## Requirement
Every line of the data that includes "Fauni" should be copied out.

──────────

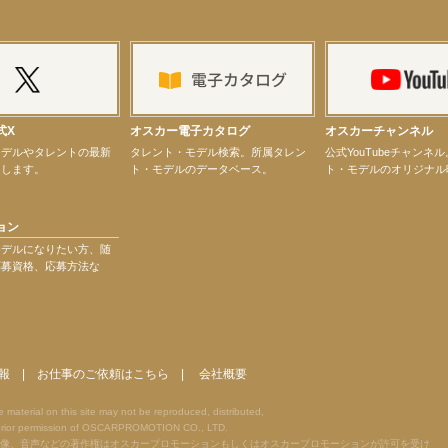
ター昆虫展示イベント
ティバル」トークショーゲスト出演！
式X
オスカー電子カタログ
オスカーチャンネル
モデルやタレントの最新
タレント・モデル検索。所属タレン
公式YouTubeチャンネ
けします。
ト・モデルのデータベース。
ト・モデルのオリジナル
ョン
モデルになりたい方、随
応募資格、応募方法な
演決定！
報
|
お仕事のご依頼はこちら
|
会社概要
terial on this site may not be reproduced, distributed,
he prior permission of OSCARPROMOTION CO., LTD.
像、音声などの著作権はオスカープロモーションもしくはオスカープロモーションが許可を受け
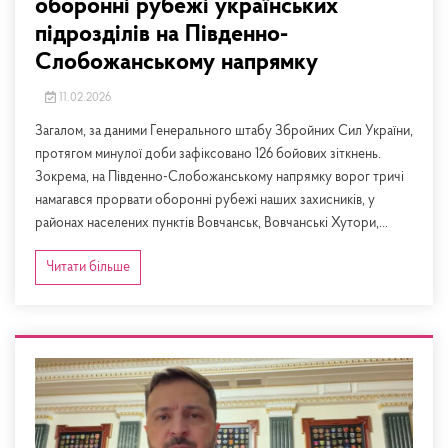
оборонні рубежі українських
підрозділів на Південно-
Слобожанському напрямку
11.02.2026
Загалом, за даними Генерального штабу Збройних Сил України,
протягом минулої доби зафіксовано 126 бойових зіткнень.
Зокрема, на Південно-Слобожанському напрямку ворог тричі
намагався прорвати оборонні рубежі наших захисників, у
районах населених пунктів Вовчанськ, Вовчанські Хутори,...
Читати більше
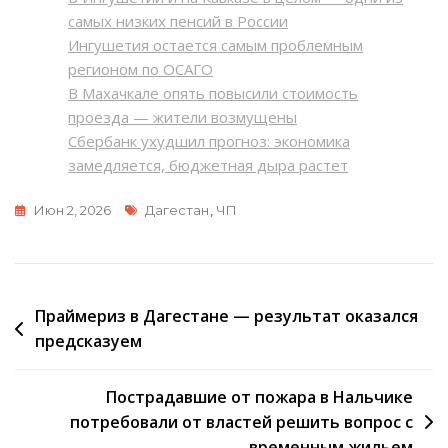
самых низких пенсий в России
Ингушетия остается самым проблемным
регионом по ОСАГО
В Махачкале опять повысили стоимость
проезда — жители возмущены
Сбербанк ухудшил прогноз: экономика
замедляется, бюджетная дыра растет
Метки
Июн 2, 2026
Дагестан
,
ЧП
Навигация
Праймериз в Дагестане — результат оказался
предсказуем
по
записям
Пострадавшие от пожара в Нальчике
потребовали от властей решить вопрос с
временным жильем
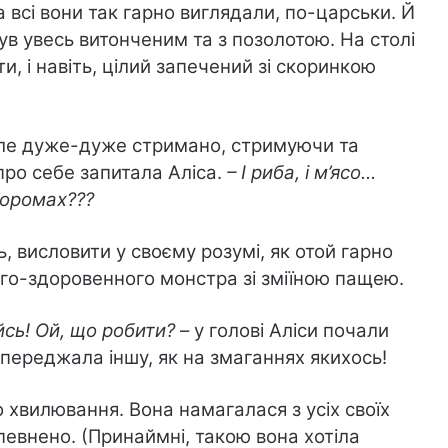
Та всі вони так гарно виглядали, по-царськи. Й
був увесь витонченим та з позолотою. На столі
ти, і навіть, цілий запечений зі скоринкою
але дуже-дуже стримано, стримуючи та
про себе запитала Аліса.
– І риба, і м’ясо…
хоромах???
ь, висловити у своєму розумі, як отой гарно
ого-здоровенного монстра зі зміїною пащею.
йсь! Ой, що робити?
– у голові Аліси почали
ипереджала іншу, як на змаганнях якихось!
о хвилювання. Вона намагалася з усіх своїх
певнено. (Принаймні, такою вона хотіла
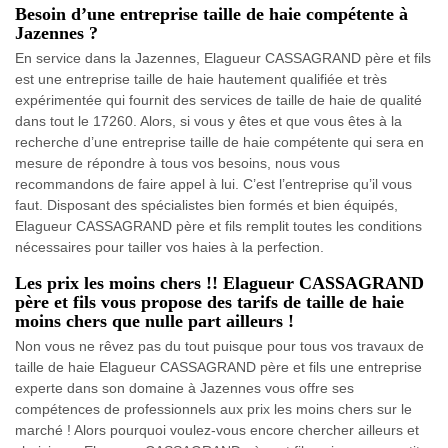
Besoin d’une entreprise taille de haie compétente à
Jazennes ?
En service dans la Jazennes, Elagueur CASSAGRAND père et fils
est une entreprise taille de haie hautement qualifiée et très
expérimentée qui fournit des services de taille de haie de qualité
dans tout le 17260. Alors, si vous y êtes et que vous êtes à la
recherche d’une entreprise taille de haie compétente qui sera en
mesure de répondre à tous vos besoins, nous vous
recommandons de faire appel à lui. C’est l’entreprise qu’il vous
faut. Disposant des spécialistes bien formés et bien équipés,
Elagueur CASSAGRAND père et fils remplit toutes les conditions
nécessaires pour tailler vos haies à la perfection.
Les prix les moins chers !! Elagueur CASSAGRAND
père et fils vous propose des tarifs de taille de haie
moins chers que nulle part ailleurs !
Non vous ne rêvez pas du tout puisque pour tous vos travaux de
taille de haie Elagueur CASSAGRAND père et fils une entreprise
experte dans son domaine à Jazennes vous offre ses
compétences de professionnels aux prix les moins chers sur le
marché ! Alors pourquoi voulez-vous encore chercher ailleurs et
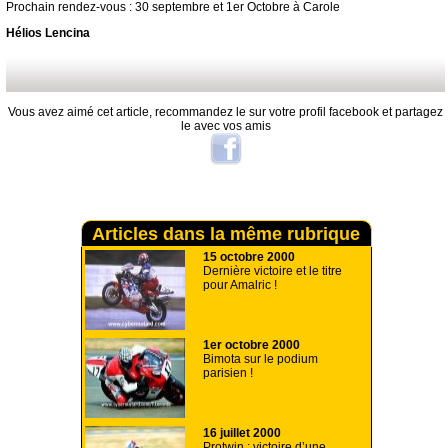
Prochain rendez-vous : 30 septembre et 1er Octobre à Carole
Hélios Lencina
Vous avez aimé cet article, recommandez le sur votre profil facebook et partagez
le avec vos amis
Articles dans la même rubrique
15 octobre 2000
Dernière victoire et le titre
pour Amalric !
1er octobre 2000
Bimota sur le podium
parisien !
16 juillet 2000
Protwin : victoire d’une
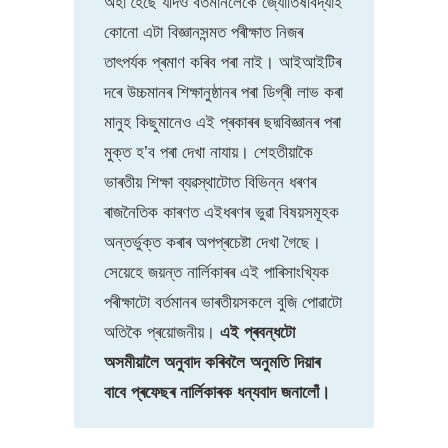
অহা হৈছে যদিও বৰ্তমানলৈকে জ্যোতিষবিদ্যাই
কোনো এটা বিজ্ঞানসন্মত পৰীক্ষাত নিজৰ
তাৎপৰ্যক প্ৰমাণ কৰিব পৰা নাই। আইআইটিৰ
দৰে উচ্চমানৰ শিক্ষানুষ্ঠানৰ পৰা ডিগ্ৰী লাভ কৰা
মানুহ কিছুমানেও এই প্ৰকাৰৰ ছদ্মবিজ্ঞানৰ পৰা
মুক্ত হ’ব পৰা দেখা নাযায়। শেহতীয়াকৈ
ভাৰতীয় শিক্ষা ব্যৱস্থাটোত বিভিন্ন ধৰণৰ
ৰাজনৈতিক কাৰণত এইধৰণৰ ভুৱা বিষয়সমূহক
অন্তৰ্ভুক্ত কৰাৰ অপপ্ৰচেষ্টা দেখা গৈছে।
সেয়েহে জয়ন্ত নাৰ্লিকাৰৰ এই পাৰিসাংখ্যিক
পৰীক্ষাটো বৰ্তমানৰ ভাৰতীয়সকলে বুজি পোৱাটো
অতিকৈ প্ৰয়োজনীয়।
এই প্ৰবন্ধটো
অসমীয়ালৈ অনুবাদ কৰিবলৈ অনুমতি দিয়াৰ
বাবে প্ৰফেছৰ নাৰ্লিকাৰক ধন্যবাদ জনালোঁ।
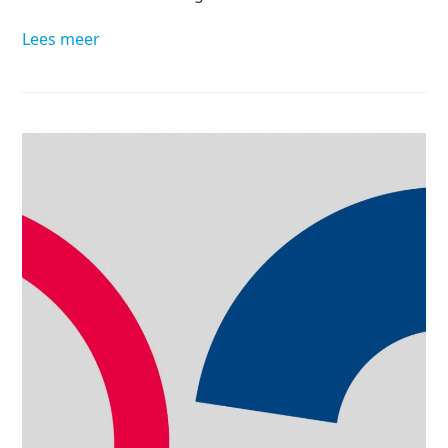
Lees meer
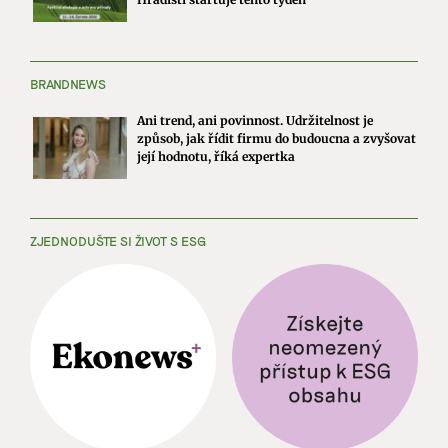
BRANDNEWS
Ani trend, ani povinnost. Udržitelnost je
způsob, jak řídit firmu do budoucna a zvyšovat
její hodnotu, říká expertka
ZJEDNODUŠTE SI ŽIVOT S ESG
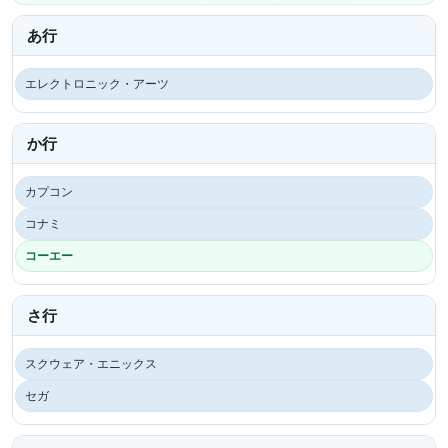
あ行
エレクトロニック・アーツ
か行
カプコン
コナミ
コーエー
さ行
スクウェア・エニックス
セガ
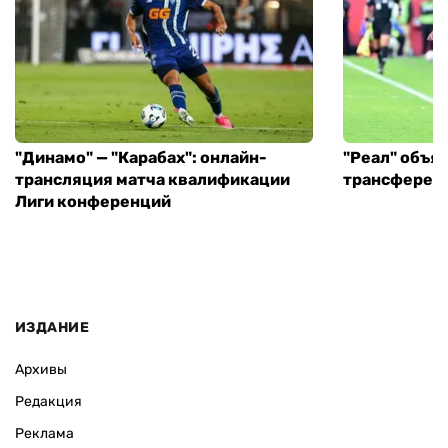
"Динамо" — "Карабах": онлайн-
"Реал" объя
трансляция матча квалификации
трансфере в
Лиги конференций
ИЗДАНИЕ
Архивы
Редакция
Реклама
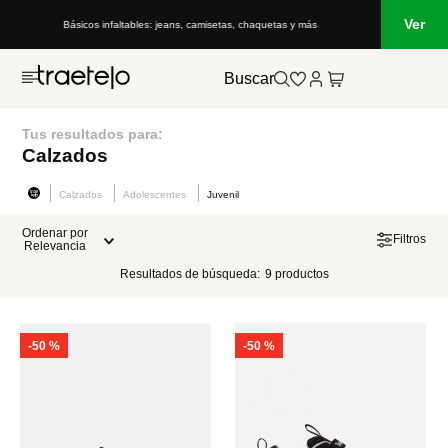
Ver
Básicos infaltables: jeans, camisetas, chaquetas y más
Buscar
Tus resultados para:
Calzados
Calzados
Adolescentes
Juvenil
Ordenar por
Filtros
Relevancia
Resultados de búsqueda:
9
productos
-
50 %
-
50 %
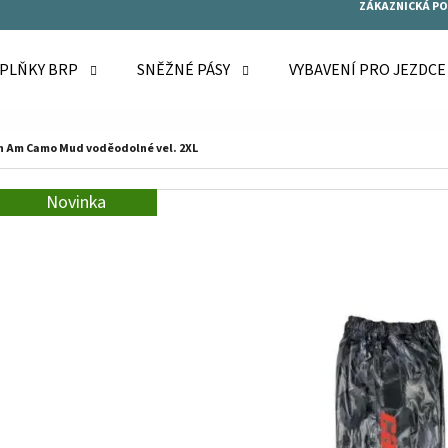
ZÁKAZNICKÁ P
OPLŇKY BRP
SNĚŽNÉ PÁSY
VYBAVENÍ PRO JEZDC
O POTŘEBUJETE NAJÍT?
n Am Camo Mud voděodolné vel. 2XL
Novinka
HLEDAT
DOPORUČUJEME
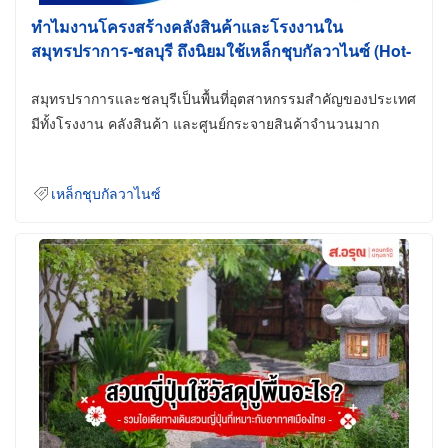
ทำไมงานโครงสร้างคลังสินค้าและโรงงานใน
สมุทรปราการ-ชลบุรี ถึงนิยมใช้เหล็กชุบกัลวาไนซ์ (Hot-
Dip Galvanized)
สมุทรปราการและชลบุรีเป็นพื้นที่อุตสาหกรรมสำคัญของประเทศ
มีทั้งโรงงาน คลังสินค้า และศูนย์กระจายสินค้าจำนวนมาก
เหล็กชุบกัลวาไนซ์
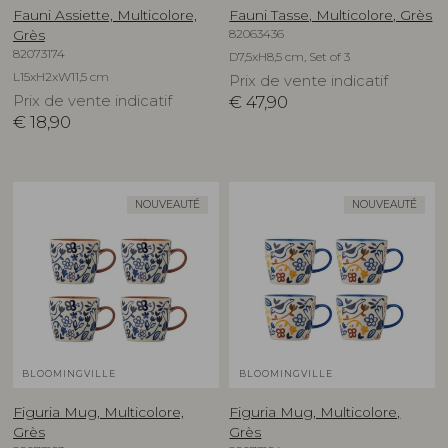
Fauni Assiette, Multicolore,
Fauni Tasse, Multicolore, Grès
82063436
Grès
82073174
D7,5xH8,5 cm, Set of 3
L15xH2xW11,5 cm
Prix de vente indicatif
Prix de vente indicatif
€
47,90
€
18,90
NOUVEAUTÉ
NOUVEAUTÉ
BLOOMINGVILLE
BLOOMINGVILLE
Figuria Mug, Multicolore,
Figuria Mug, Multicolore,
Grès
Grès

──────────

## Exercise answer
Fauni Assiette, Multicolore,
Fauni Tasse, Multicolore, Grès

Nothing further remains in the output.